Your equal
Method is never used. The Java Method used by assertEquals()
is called equalS
(and you have to override
the equals()
method derived from Object
).
Therefore, the assertion will use equals
inherited from Object, which will compare the actual instances
rather than using YOUR equal
method which will compare the objet values. And since they are two different INSTANCES, they are not equal.
Finally, the two instances will be plotted with toString()
resulting in expected = 13.75 and actual = 13.75.
(Because your toString() returns only the values, ignoring the difference between instances)
Your Instructors Response: A Long in Java is a 64 bit long number. Double in Java is implemented with the IEEE754 Standard, which only leaves 52 bit for the mantissa.
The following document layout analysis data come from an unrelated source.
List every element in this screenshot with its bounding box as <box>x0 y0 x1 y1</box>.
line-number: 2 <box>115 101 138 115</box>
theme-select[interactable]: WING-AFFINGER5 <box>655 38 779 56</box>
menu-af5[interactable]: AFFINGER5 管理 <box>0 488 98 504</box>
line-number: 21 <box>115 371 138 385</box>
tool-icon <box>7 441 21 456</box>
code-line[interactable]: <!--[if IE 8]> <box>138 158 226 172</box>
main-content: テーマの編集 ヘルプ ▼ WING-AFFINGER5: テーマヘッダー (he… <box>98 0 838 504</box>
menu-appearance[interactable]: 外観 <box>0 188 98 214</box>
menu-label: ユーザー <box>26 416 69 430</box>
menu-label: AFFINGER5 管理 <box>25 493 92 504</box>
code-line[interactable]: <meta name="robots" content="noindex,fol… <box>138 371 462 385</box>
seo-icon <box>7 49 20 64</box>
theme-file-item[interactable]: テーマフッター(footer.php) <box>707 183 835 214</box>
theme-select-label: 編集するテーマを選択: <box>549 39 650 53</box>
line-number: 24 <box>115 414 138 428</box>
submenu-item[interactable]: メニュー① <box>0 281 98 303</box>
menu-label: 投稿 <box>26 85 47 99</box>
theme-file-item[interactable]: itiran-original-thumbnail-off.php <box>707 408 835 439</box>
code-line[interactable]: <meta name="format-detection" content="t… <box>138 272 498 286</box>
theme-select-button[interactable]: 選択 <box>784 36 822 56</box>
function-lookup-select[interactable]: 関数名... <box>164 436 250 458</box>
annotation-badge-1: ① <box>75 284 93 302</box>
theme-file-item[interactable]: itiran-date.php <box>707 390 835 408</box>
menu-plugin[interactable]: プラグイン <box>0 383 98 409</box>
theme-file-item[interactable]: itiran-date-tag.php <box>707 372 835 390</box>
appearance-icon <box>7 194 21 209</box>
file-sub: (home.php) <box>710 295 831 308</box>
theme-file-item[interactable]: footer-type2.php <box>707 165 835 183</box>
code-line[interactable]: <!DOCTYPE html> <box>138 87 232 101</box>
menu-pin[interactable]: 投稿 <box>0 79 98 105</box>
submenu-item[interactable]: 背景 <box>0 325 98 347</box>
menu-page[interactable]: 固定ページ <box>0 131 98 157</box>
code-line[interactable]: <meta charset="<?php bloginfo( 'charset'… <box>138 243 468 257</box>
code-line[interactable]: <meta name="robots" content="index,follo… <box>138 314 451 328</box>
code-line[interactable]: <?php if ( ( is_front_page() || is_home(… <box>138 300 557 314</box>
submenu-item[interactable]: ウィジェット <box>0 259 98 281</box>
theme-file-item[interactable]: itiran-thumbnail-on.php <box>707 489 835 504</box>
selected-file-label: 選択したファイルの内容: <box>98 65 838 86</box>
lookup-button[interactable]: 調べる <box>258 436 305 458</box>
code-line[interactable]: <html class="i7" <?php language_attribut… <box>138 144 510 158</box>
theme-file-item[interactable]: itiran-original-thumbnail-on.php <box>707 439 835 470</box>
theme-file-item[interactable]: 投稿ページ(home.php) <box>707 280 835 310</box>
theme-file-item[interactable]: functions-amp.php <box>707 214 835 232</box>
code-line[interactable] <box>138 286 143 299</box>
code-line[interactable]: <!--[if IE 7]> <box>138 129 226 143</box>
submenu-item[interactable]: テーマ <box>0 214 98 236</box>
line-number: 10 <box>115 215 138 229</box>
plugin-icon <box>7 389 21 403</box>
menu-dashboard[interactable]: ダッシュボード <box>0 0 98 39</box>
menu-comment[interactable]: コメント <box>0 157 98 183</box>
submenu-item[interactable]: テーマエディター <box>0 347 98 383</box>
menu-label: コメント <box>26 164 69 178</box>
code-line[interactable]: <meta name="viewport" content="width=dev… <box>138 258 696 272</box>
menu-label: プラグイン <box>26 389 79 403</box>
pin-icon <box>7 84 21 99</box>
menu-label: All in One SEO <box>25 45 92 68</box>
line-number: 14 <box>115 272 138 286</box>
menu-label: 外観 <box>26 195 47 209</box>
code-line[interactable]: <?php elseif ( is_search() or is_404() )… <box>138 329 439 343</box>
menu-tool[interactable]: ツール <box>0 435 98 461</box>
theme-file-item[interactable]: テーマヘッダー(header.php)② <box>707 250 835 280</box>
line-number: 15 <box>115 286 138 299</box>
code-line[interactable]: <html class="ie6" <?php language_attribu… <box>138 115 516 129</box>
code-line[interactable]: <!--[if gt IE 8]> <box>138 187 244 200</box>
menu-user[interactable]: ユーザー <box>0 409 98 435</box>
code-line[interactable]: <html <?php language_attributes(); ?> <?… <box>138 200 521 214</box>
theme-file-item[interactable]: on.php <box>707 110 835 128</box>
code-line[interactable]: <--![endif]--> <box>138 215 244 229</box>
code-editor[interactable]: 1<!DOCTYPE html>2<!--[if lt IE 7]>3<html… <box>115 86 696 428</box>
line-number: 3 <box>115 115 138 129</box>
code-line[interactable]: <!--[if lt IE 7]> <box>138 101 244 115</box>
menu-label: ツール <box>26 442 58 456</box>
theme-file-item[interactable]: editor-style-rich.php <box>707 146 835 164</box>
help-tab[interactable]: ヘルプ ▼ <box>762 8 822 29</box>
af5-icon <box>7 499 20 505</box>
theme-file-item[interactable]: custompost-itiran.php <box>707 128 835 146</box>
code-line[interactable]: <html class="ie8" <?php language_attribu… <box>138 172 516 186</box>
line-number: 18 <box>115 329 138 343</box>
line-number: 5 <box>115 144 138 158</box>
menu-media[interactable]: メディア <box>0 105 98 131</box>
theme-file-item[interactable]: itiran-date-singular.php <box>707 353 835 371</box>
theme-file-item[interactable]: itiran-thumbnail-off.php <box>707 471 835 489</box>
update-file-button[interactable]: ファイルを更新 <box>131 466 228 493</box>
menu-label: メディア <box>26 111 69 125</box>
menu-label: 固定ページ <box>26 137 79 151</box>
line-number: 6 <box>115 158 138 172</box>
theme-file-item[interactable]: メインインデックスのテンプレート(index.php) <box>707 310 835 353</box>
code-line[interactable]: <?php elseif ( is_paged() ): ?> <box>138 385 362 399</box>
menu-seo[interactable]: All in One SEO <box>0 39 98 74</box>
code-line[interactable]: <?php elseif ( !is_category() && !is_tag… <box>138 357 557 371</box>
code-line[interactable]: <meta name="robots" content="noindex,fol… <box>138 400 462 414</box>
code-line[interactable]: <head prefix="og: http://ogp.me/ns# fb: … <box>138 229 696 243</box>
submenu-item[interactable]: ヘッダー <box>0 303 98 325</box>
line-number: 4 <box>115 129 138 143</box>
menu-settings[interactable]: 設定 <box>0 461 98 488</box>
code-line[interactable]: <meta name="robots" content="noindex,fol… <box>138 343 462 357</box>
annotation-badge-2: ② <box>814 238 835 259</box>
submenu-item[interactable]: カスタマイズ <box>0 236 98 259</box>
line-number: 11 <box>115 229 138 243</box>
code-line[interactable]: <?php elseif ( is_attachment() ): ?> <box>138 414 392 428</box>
Meaning: Any conversion of a Long Number to a double, where the Long Number has set bits on bit 53 to 63 - will cause the exponent to be shifted in a way, that you loose precision arround the LSBs - resulting in an unprecice Double Value.
Therefore comparing the double values to determine equality is not sufficent for your desired Design of a "Exact Number".
Example:
Long bigLong = 1L<<51; //picked 51: 52 and 53 already causing rounding issues.
Long long1 = bigLong + 1L;
Long long2 = bigLong + 2L;
System.out.println(long1+" -> " + long1.doubleValue());
System.out.println(long2+" -> " + long2.doubleValue());
//false, enough precision to preserve bit "0" and "1".
System.out.println(long1.doubleValue()==long2.doubleValue());
Output:
2251799813685262 -> 2.251799813685262E15
2251799813685263 -> 2.251799813685263E15
false
When setting bit 54:
Long bigLong = 1L<<54;
Long long1 = bigLong + 1L;
Long long2 = bigLong + 2L;
System.out.println(long1+" -> " + long1.doubleValue());
System.out.println(long2+" -> " + long2.doubleValue());
System.out.println(long1.doubleValue()==long2.doubleValue());
Output:
18014398509481985 -> 1.8014398509481984E16
18014398509481986 -> 1.8014398509481984E16
true
Note the Exponent beeing increased from 15 to 16, which will cut off the difference of "1" between both longs.
To solve this, you can compare left1 to left2 and right1 to right2 without converting it to a double.